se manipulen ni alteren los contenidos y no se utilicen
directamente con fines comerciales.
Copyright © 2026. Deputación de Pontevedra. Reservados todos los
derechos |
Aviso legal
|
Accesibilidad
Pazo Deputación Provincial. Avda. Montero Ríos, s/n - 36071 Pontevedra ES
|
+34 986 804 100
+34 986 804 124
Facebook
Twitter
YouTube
---
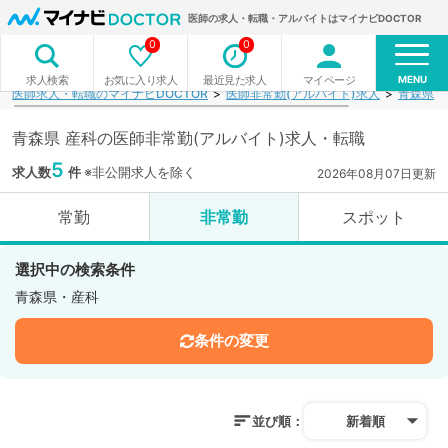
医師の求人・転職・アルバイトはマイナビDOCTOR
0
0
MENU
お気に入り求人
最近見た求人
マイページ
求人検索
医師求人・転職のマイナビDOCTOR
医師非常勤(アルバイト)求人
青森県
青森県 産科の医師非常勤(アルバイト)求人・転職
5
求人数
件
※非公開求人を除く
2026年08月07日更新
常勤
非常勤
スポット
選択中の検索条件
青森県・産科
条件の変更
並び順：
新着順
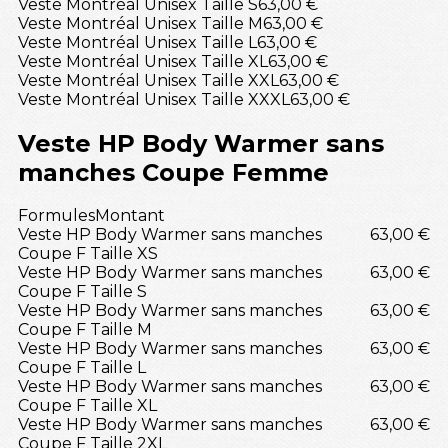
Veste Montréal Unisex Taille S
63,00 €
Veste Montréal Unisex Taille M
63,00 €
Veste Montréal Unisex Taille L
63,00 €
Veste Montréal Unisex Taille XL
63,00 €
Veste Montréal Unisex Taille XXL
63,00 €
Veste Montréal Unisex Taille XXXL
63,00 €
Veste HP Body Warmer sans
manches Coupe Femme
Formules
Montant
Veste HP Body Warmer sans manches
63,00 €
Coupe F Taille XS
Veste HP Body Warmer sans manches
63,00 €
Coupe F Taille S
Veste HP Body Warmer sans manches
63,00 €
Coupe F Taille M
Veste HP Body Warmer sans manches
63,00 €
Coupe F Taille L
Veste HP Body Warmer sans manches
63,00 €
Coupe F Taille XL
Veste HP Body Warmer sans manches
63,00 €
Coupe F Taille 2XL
--
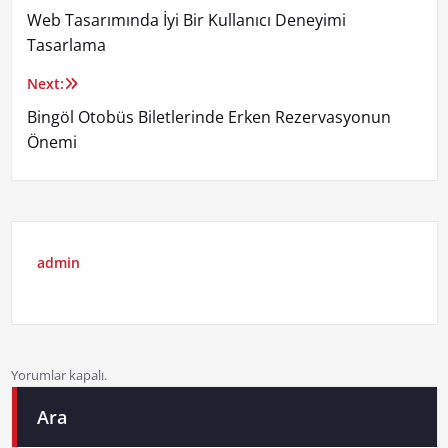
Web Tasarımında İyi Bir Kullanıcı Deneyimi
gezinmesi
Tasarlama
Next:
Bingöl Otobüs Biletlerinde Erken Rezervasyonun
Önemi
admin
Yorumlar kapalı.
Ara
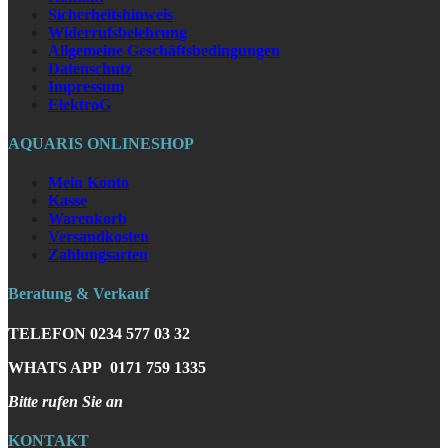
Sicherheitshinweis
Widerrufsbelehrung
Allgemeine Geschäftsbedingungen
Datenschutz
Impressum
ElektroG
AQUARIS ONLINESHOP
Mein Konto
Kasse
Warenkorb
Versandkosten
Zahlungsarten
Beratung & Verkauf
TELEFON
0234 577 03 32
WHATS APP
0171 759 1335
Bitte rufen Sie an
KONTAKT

# WHAT IS REQUIRED
Taking the entries above, print exactly the lines starting at the line with "Veste Montréal Unisex Taille XXXL" and ending at the line with "Coupe F Taille M", both included.

# EXPECTED OUTPUT
Veste Montréal Unisex Taille XXXL
63,00 €
Veste HP Body Warmer sans
manches Coupe Femme
Formules
Montant
Veste HP Body Warmer sans manches
63,00 €
Coupe F Taille XS
Veste HP Body Warmer sans manches
63,00 €
Coupe F Taille S
Veste HP Body Warmer sans manches
63,00 €
Coupe F Taille M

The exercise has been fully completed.